С годами у меня сложилось убеждение, что существуют два типа издания стихов, принципиально отличающиеся друг от друга.
1. Сборник, где произвольна расстановка стихов и где бессистемность как бы превращается в некую систему.
2. Книга, которая предполагает четкий внутренний сюжет, единство мысли и настроения.
Меня привлекает больше второй тип издания, и потому я предпочитаю выстраивать рукопись в виде книги. Естественно, что тогда чуть ли не главным предметом заботы становится композиция рукописи, соразмерная компоновка ее стихов. В поэзии правила математики неуместны: здесь от перестановки слагаемых сумма меняется, да еще как меняется! Все здесь важно: и какое название будет у книги (недаром русская поговорка настаивает: «С именем — Иван, без имени — болван»), и каким запевом — какой первой строчкой — откроется книга («Начать сражение, — говорят англичане, — значит наполовину выиграть его»; но, добавим мы, и проиграть, если полководец никудышный), и в каком обязательном порядке будут идти те или иные ее разделы. Если хотите, свою сверхзадачу я вижу в том, чтоб стихи перекликались друг с другом (поэтому не боюсь повторяемости), чтоб они дополняли друг друга как части своеобразной поэмы.
Такой принцип построения книги изначально предполагает определенный отбор стихов. Вот почему получилось, что некоторые мои вещи до сих пор остаются бесприютными и бесхозными. Каждый раз я не включаю их в книгу, но не потому, что считаю неудачными, а потому, что они выпадают из замысла книги и тем самым разрушают ее цельность. Есть у меня, например, стихотворение, которое биографически дорого мне, дорого воспоминанием о той поре, когда я был начинающем:
Так вот: сколько ни ломаю голову, не ложится стихотворение не только в книгу, но даже в журнальную подборку. Выламывается оно из общего ряда, и ничего тут не поделаешь. Есть у меня, конечно, и другие вещи, которые по тем же самым соображениям я не извлекаю на свет Божий. Чтобы их опубликовать, наверное, следует обратиться к тому типу издания, от которого я давно отказался, — к сборнику.
Среднего прозаика я всегда поставлю выше среднего поэта. Ведь прозаик, даже скромных возможностей и масштабов, обязан заботиться о развитии наблюдательности, если он хочет воспроизвести черты человеческого характера; он должен вникать в мелочи, знать, например, как пришивается пуговица, дабы не попасть впросак, и тому подобное. А для поэта это вовсе не обязательно. Он может, как говорится, выехать за счет общего пафоса и ударной силы рифмованных строк.
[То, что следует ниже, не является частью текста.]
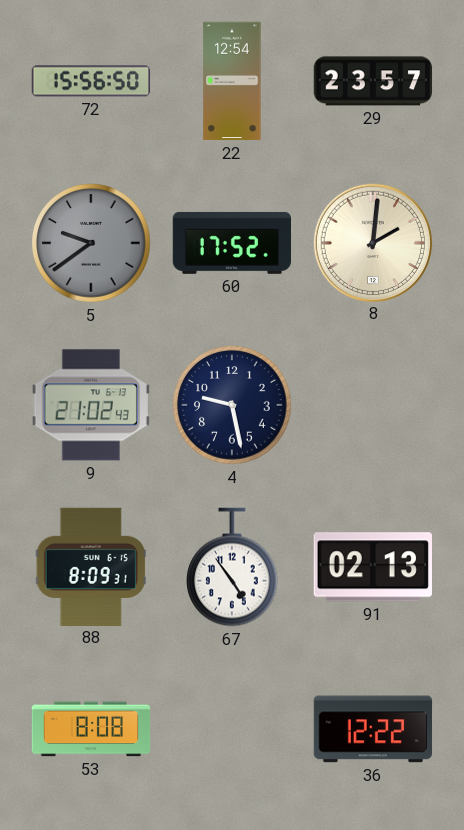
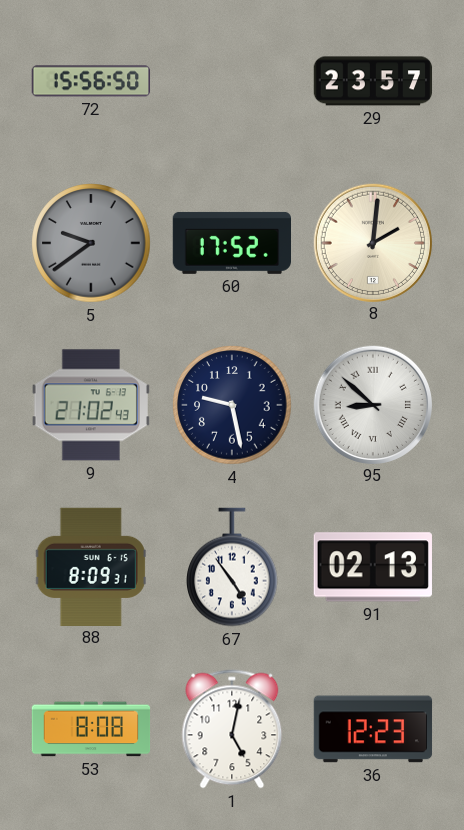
22: 12:54 -> none
95: none -> 8:52
1: none -> 5:02
36: 12:22 -> 12:23
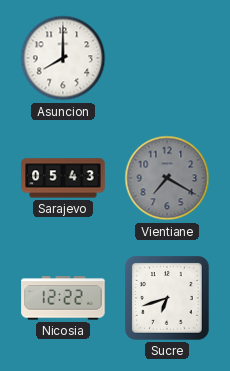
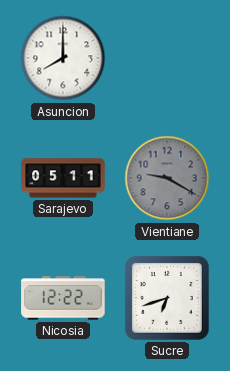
Sarajevo: 05:43 -> 05:11
Vientiane: 7:20 -> 9:20
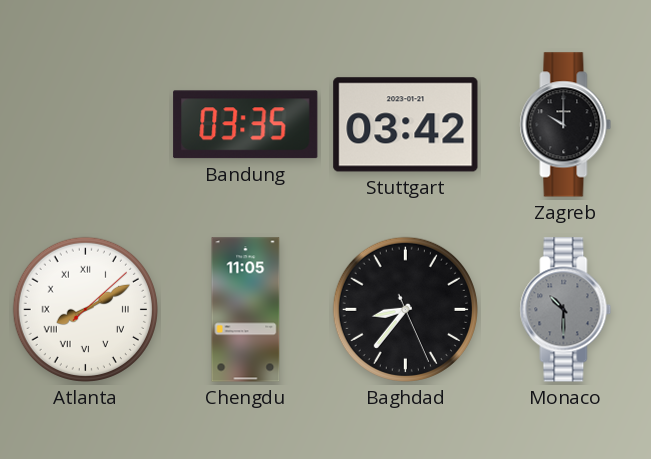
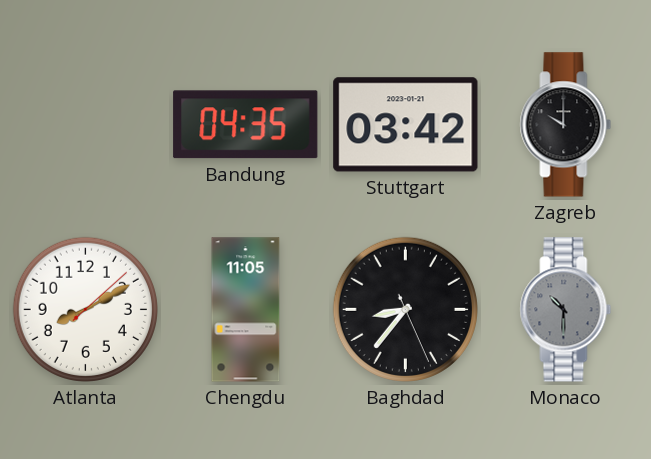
Bandung: 03:35 -> 04:35
Atlanta numerals: Roman -> Arabic
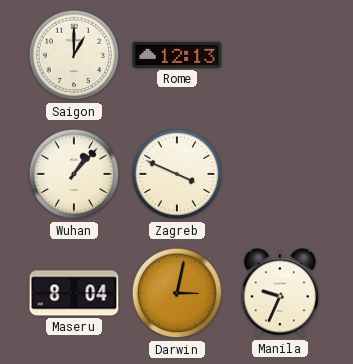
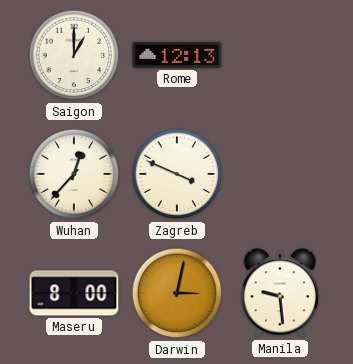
Wuhan: 1:07 -> 12:37
Maseru: 8:04 -> 8:00
Manila: 9:34 -> 9:29
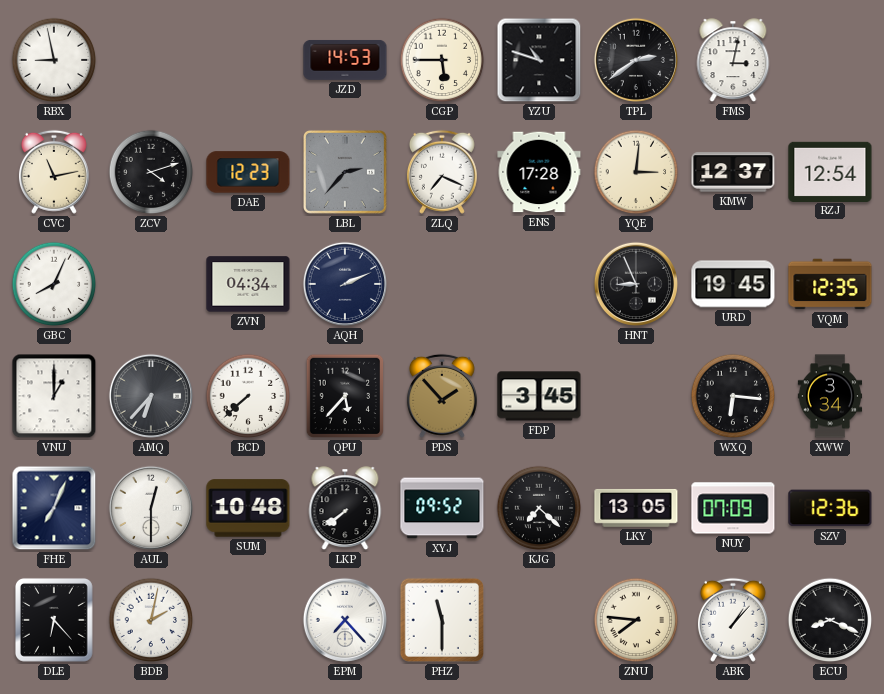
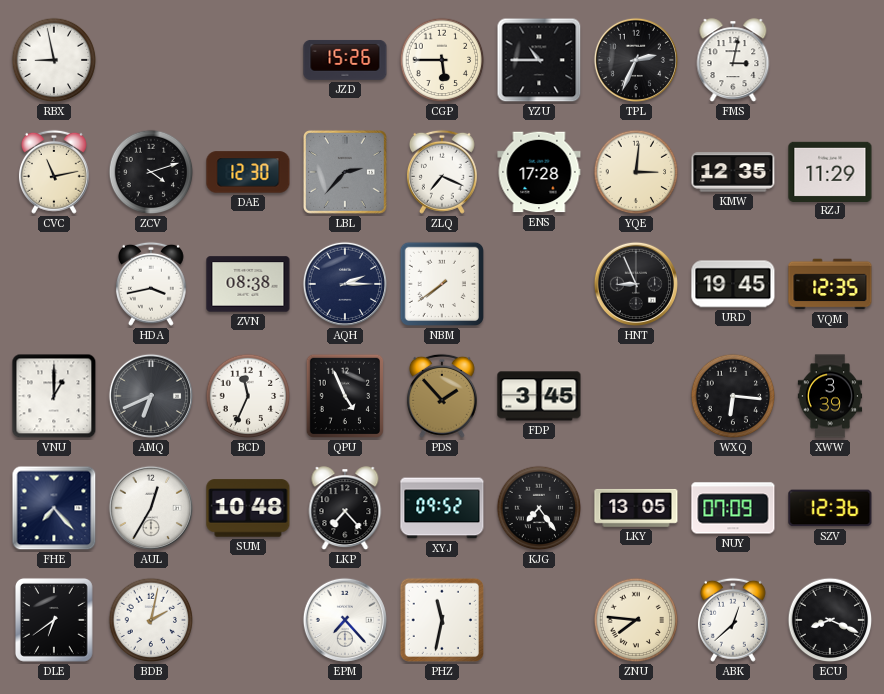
JZD: 14:53 -> 15:26
YZU: 10:48 -> 10:45
TPL: 2:39 -> 2:34
DAE: 12:23 -> 12:30
KMW: 12:37 -> 12:35
RZJ: 12:54 -> 11:29
GBC: 8:04 -> none
HDA: none -> 3:43
ZVN: 04:34 -> 08:38
AQH: 2:11 -> 2:15
NBM: none -> 7:39
AMQ: 6:37 -> 6:41
BCD: 7:38 -> 11:34
QPU: 5:37 -> 4:56
XWW: 3:34 -> 3:39
FHE: 7:04 -> 7:23
AUL: 12:30 -> 12:35
LKP: 7:39 -> 7:23
KJG: 7:22 -> 7:24
DLE: 6:23 -> 6:39
PHZ: 11:30 -> 11:32
ABK: 1:07 -> 12:38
Лишь бы не допускал явных несуразностей, перемещая, предположим, утреннюю зарю с востока на запад (помните знаменитое: «Встает на Западе румяный царь природы». И шутливое продолжение этих строк: «И изумленные народы не знают, что же им начать: ложиться спать или вставать?»).
Расскажу о том, как я научился уважать прозу. Довольно долго я жил в плену приятного заблуждения, что с прозой я справлюсь легко. Просто недосуг, а вот выкрою кусок времени, сяду за стол и сразу накатаю если не роман, то уж повесть во всяком случае.
Постепенно у меня сложился замысел вещи, которую я осторожно назвал «Из воронежской тетради». Осторожно потому, что не мог толком определить для себя ее жанр: то ли это будут путевые записки с эссеистским уклоном, то ли очерки, то ли рассказы на документальной основе, то ли все это вместе взятое.
Я полагал, что упростил и облегчил себе задачу тем, что в основу будущей вещи кладу знакомый материал. Так как родом я из Воронежа, постоянно там бываю, то, естественно, у меня скопилась масса впечатлений. Надо было их лишь систематизировать и художественно обработать.
После долгих проволочек, которые обычно предшествуют такого рода мероприятиям, я наконец-то уселся за письменный стол. Первое открытие, которое я сделал, — материала в подлинном значении этого слова у меня нет. Полагаясь на память, я не вел никаких записей и почти не прибегал к услугам записной книжки. Для стихов резервов моей памяти, может быть, было и достаточно, а вот для прозы… Тут требовалось уже нечто совершенно иное: точное, а не приблизительное знание фактуры, деталей, речевых особенностей людей и многое-многое другое, о чем я раньше и не думал заботиться. Словом, я очутился перед разбитым корытом.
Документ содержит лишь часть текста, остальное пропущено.